Ich verstehe überhaupt nicht, wie der „Focus“ …, dann hat der auch mein Tagebuch gelesen. Ich stehe dazu und werbe auch hier im Hohen Haus dafür, ich gebe Ihnen gern die Bögen aus. Auf Helgoland gibt es ein Auswilderungsprojekt für die Hummer und ich werbe für Hummerpatenschaften. Ich bin da auch ganz engagiert und sage, mein Hummer, für den ich jetzt die Patenschaft übernommen habe, hat auch den Namen Sarah, ich stehe dazu und finde, wir brauchen tatsächlich rund um Helgoland vielmehr Hummer.


(Beifall DIE LINKE)


Das hat aber mit der Diätendebatte relativ wenig zu tun. Was ich aber seltsam negativ, befremdlich finde, wenn die FDP sich hier hinstellt und das Haus von Herrn Lafontaine, dem ehemaligen Ministerpräsidenten vom Saarland, dem ehemaligen Bundesminister anspricht und sagt, das sei ein Beleg dafür, dass wir doch dazu schweigen sollten, dann halte ich das einfach mal für cruden Unsinn, solange der FDP Bundesvorsitzende neben seinen Bezügen horrende Einnahmen generiert aus seinem Vortragswesen. Dann, sage ich mal, sollte man sich lieber an seine eigene Nase fassen und das in der FPD selber debattieren.


(Beifall DIE LINKE)


Letzte Bemerkung: Kollege Recknagel, ich würde es auch nicht mit der Würstchenbuden vergleichen, aber Sie haben völlig recht. Statt der steuerfreien Aufwandspauschale eine prüffähige Abrechnungsunterlage für alle Kosten, die wir für unsere Wahlkreise haben, das war unser Vorschlag. Ich danke Ihnen, dass Sie jetzt noch mal daran erinnern, dass wir diesen Vorschlag damals gebracht haben. Deswegen sage ich, ich bin auch freundlich daran interessiert, dass der Herr Rechnungshofpräsident noch mal diesen Teil prüft. Ich wäre auch sehr einverstanden, wenn wir vom Rechnungshof alle zusammen Hinweise kriegen, damit wir wirklich auch genau wissen, was geht, was geht nicht. Wir sitzen nicht in dem Vorwurf, der in einem anderen Bundesland zu Recht besteht, dass betrogen worden ist. Ich glaube, das ist in Thüringen nicht der Fall. Ich glaube auch nicht, dass da Beanstandungen sind, weil das Problem der Pauschalierung hat genau dazu geführt, was Sie jetzt angesprochen haben. Wir kriegen eine Pauschalierung und als jemand, der in Erfurt ein Wahlkreisbüro in der Innenstadt suchen musste, habe ich mal alle Mietpreise gesehen. Da sage ich mal, es ist doch ein erheblicher Unterschied, ob ich in Schleiz-Greiz-Lobenstein ein Wahlkreisbüro einrichte oder ob ich in meinem direkten Wahlkreis hier in Erfurt, und zwar in der Innenstadt, ein Wahlkreisbüro einrichte. Mit der Pauschalierung muss ich mich nach der gleichen Decke strecken. Mit einer richtigen Abrechnung, einer korrekten Abrechnung sähe das anders aus. Dann wären wir bei einer korrekten Abrechnung. Da muss man sich nur entscheiden, raus aus der steuerfreien Pauschalierung, rein zu einer korrekten Abrechnung, dann kann man das auch so machen. Aber dann bitte auch alle Kosten mit einberechnen, die dazugehören. Es geht nur nicht - und deswegen habe ich gesagt, das ist heute nicht mein Thema -, weil ich darauf warte, was der Rechnungshof uns an Ratschlägen gibt und da bin ich sehr einverstanden.
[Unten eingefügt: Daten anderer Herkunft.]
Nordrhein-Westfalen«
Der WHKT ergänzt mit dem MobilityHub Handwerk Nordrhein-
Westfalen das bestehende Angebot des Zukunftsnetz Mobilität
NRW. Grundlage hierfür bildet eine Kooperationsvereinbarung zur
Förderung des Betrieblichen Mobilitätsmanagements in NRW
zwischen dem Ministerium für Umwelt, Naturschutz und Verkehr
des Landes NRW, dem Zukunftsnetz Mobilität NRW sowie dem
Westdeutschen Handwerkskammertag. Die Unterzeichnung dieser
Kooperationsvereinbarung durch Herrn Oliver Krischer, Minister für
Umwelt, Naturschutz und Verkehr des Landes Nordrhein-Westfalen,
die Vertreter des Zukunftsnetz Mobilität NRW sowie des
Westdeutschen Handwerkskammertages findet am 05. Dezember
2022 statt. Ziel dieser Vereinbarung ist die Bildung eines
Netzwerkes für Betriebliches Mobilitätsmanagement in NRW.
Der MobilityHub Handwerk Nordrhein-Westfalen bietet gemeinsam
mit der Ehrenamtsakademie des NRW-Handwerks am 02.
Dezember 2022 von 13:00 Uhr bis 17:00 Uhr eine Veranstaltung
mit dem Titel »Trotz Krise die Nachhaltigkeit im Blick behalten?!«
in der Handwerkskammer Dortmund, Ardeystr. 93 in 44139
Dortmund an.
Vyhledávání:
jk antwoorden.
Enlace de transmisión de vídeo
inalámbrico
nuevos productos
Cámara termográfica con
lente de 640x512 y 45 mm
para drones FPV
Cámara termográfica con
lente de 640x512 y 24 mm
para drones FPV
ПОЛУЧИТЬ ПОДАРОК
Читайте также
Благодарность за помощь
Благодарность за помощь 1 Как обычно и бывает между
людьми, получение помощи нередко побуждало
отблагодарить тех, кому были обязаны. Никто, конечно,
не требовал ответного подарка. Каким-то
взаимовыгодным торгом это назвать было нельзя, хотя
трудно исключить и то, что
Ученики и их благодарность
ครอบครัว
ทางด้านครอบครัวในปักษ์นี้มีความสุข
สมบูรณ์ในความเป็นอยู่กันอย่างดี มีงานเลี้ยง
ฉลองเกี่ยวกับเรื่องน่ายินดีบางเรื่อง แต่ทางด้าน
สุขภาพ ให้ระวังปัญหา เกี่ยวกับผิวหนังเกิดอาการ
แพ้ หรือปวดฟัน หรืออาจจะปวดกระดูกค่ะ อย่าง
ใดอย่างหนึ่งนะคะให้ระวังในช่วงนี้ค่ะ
Eine letzte Bemerkung - die Erhöhung der Fraktionszuschläge: Kollege Meyer, seit den 90er-Jahren haben die Fraktionen im Thüringer Landtag überhaupt keine Aufstockung gehabt. Ich weiß das Datum nicht genau, aber, ich glaube, 1994 ist die letzte Aufstockung erfolgt. Seit diesem Zeitpunkt sind die Gelder stabil geblieben, aber die Kosten der Tariferhöhung mussten immer finanziert werden. Das heißt, Jahr für Jahr wurde der Anteil, der in einer Fraktion zur Verfügung steht, für politische Arbeit kleiner und als mit der Ost-West-Angleichung der letzte Sprung kam, haben wir das alles aus den Fraktionsgeldern schultern müssen. Ich bitte einfach darum, die Dinge auseinanderzuhalten.


(Beifall DIE LINKE)


Das, glaube ich, hilft uns allen gar nicht, wenn wir jetzt aus der Diätendebatte - da können alle anderen hier anderer Meinung - eine Debatte machen, dass der Landtag und die Landtagsfraktionen zu viel Geld bekommen würden. Das heißt, wir würden dann sagen, das ganze Geld, das die Regierung sparen will, da muss die erstmal was vorlegen, damit wir eine Haushaltsdebatte führen können, darauf warte ich schon erwartungsvoll. Aber zu sagen, wir sparen das Geld an den Fraktionen ein, dann können wir - bitte, Entschuldung - dieses Parlament auch abschaffen, weil dann können wir die Arbeit irgendwie als Nebenerwerbslandtag machen oder wir können gleich fusionieren mit zwei anderen Ländern und sagen, es ist sowieso alles nicht so wichtig. Wenn wir unsere Arbeit schon ernst nehmen, dann möchte ich, dass die Landtagsfraktionen gleichberechtigt in der Lage sind, der Regierung Paroli zu bieten, und zwar unabhängig davon, ob sie Regierung oder Opposition sind. Ich bin schon gespannt, wie die CDU die Sparvorschläge noch mal hier im Hohen Haus bearbeiten wird. Da werden wir alle noch mal etwas erleben können an ganz besonderen Debattenrunden, aber ich möchte, dass wir das machen auf der Basis von Zuarbeiten aus unseren Fraktionen, die Hand und Fuß haben. Deswegen, glaube ich, hat das eine Thema mit dem anderen nichts zu tun. Ich bitte um Überweisung an den Justizausschuss.